Multi-Agent Harness Design for Long-Running Autonomous Applications

Tools & Engineering

The Engineer

25 Mar 2026 · 3 min read

This article explores how Anthropic enhanced Claude’s capabilities for long-running autonomous tasks through a novel multi-agent harness design, inspired by GAN principles, to ensure consistent performance over extended periods.

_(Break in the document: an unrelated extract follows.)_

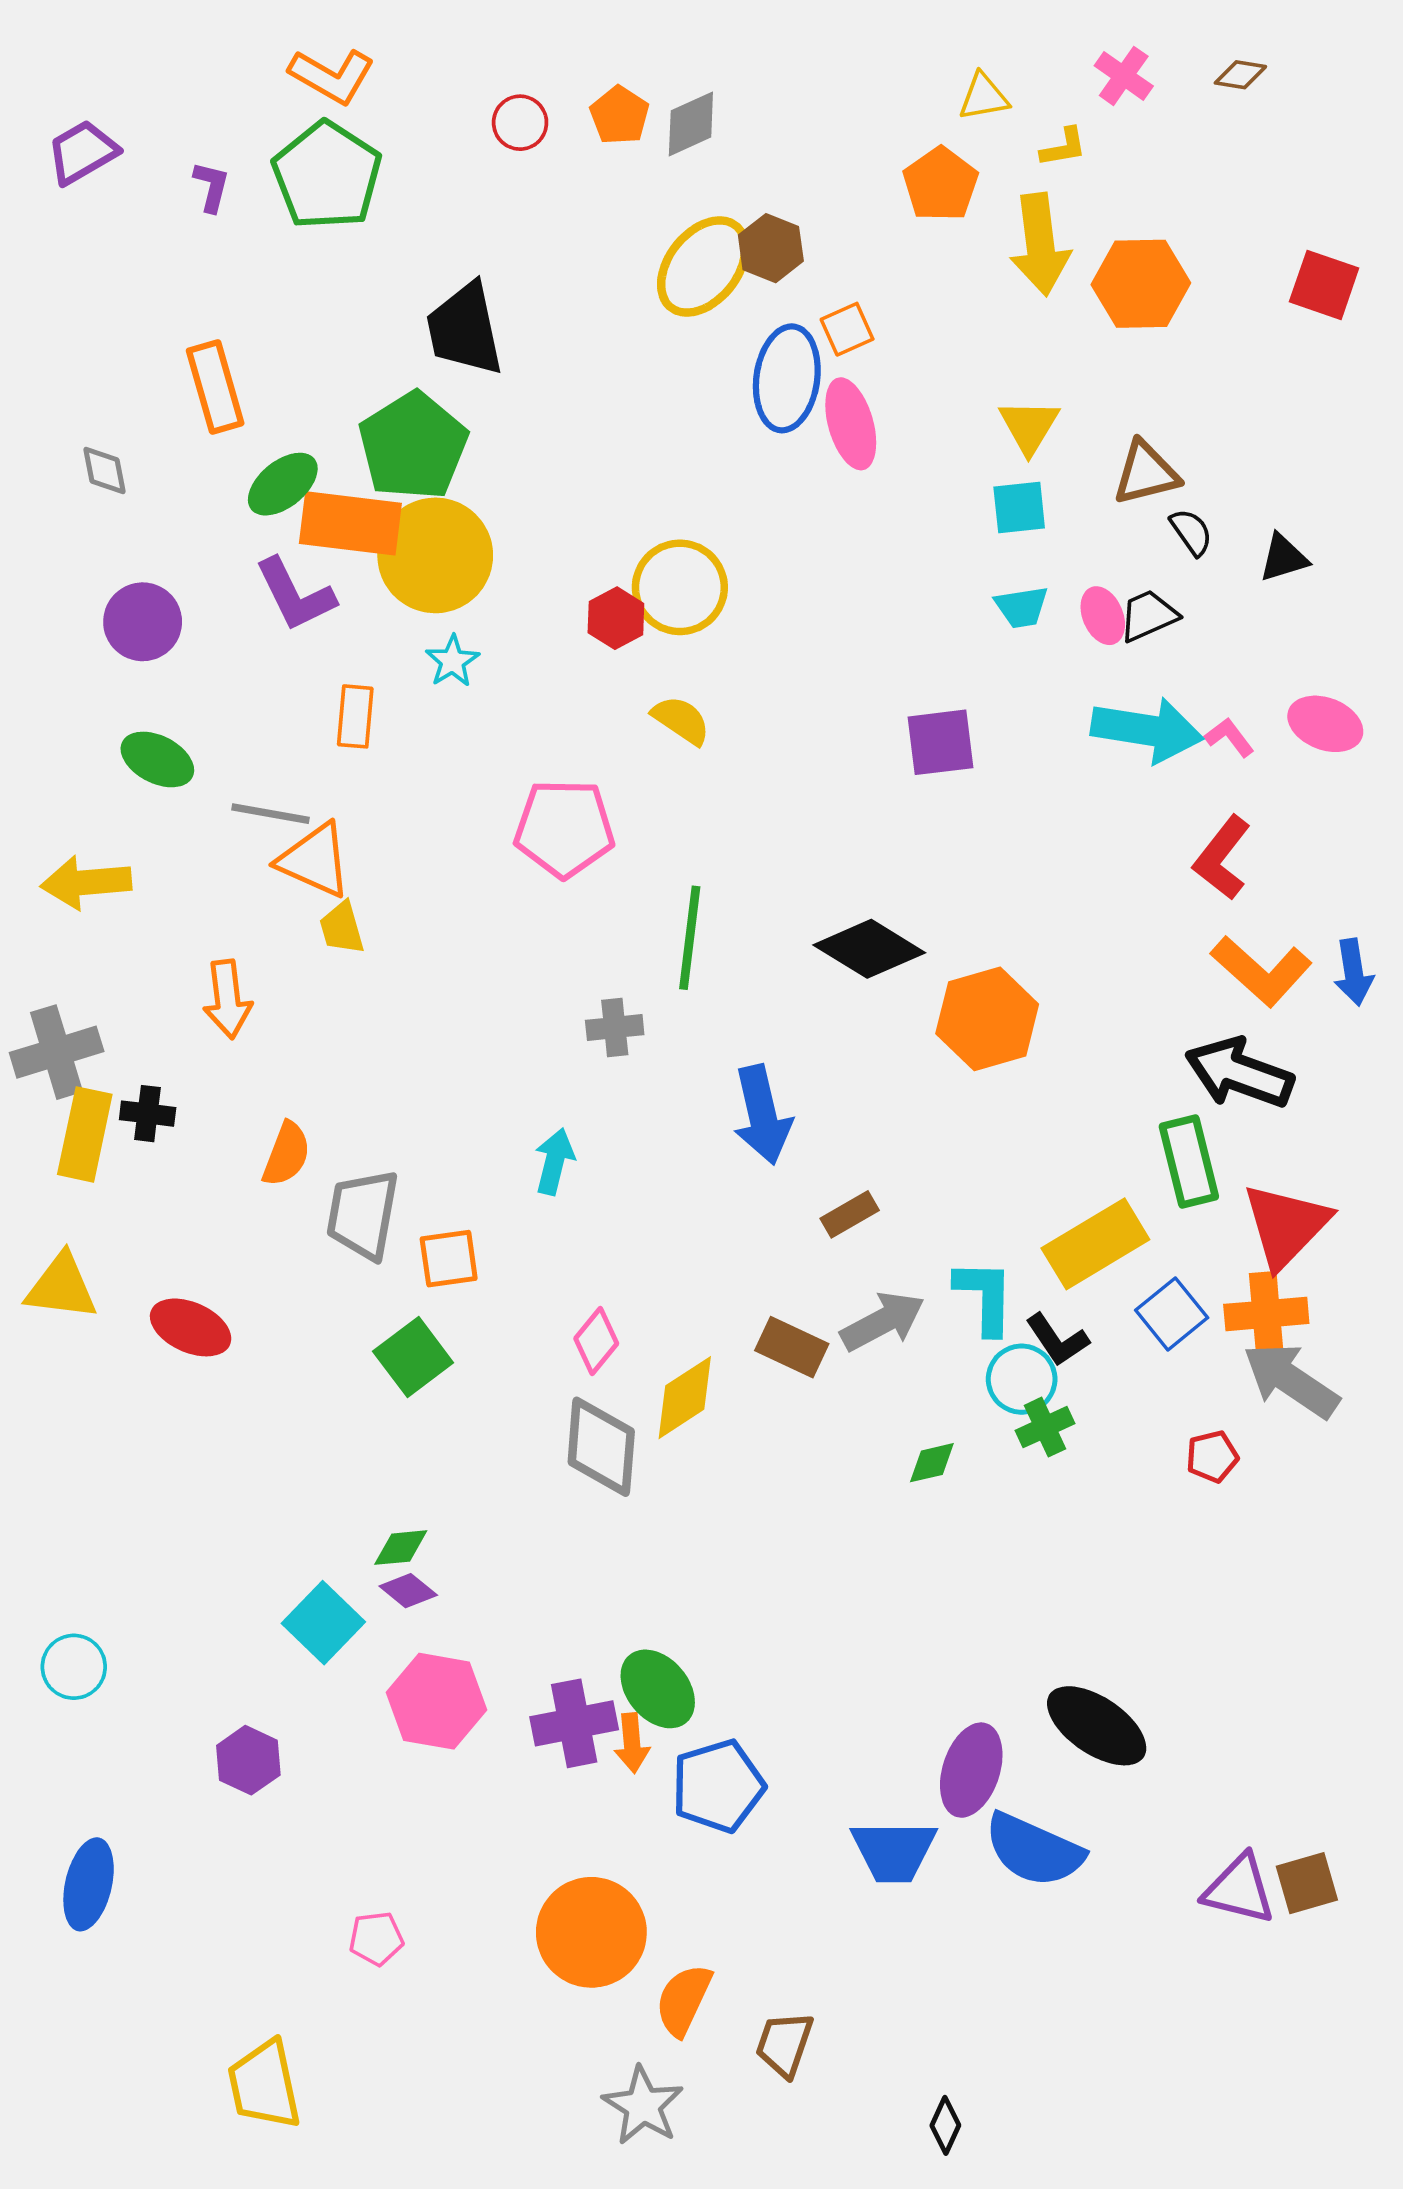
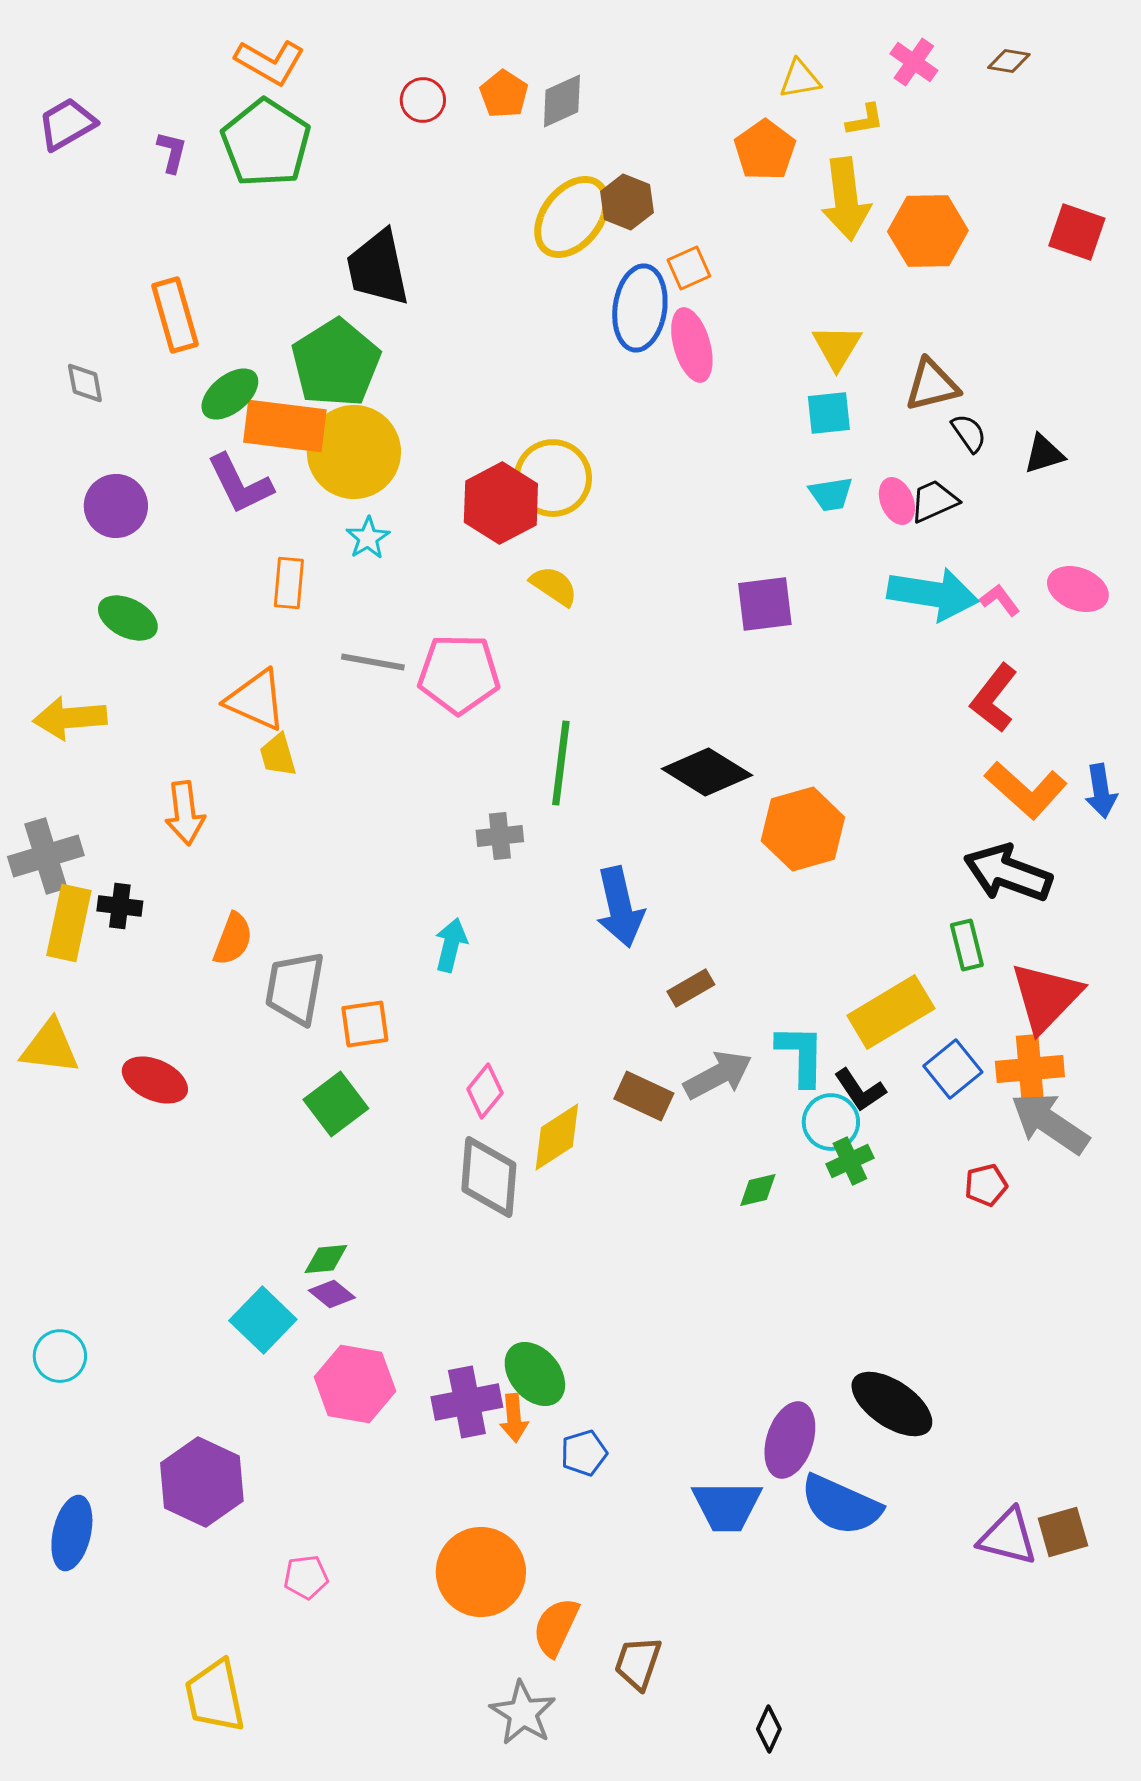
red hexagon: (616, 618) -> (501, 503), size x1.6
gray line: (270, 814) -> (373, 662), moved
green rectangle: (1189, 1162) -> (967, 945), size x0.7
purple hexagon: (248, 1760) -> (202, 1482), moved, size x1.6
blue pentagon: (718, 1786) -> (584, 1453), size x0.6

At Anthropic, we're always pushing the boundaries of what AI can do. One of our key focuses has been on developing long-running autonomous applications-software that can operate without human intervention over extended periods. This article delves into how we improved Claude's performance in frontend design and long-running application development using a multi-agent harness inspired by Generative Adversarial Networks (GANs).

The Challenge

Over the past few months, I've been tackling two interconnected problems: getting Claude to produce high-quality frontend designs and building complete applications autonomously. Our earlier work on frontend design skills and long-running coding agent harnesses showed significant improvements through prompt engineering and harness design. However, both approaches eventually hit performance ceilings.

Breaking Through with Multi-Agent Design

To overcome these limitations, I drew inspiration from GANs, which are known for their ability to generate high-quality outputs by pitting a generator against an evaluator. In our context, this meant creating a multi-agent system where:

Generator: Produces the frontend designs or code.
Evaluator: Assesses the quality of the output based on predefined criteria.

Frontend Design

For frontend design, the challenge was to turn subjective judgments into concrete, gradable terms. We developed a set of criteria that could objectively evaluate aspects like layout, color harmony, and user experience. This evaluator provided feedback to the generator, helping it refine its designs over multiple iterations.

Criteria Development: We defined metrics for visual appeal, usability, and responsiveness.
Feedback Loop: The evaluator's scores were fed back to the generator, allowing it to learn from mistakes and improve.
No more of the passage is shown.